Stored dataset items
------

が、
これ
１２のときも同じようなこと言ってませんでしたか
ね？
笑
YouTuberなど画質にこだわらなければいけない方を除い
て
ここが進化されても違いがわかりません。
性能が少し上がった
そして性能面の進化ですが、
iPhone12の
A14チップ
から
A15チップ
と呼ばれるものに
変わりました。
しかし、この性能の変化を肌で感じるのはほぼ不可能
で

------

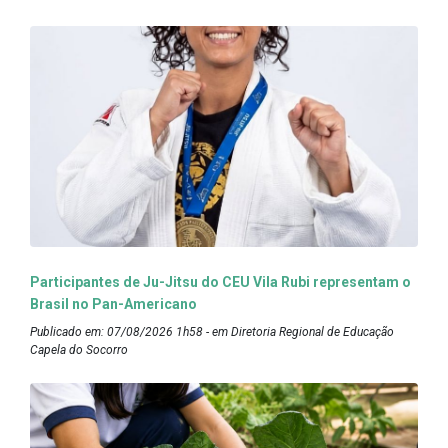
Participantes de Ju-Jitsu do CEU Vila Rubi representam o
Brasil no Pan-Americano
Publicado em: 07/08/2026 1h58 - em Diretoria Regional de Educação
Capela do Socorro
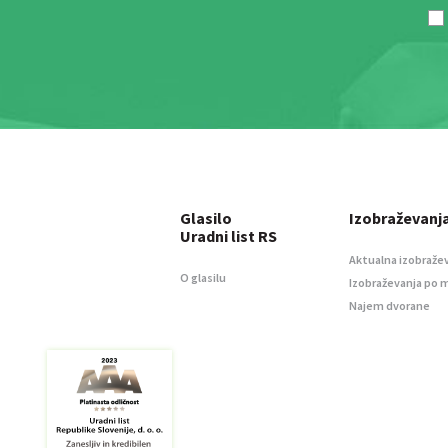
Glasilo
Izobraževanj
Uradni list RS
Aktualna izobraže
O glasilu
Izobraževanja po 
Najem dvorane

------

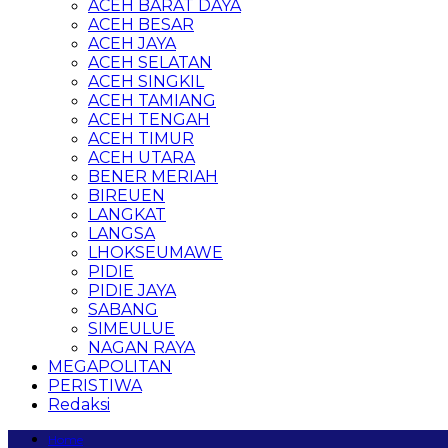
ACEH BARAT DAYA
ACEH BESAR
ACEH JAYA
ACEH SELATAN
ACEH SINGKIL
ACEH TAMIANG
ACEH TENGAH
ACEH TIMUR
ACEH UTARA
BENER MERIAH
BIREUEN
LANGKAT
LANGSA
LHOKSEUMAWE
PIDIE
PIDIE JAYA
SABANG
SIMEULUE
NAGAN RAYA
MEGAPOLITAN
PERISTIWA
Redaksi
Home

------

Your reply is to repeat, unchanged, the lines above running from the one with "Aktualna izobraže" up to and including the one with "Najem dvorane".

#### RESULT OF THE TASK
Aktualna izobraže
O glasilu
Izobraževanja po 
Najem dvorane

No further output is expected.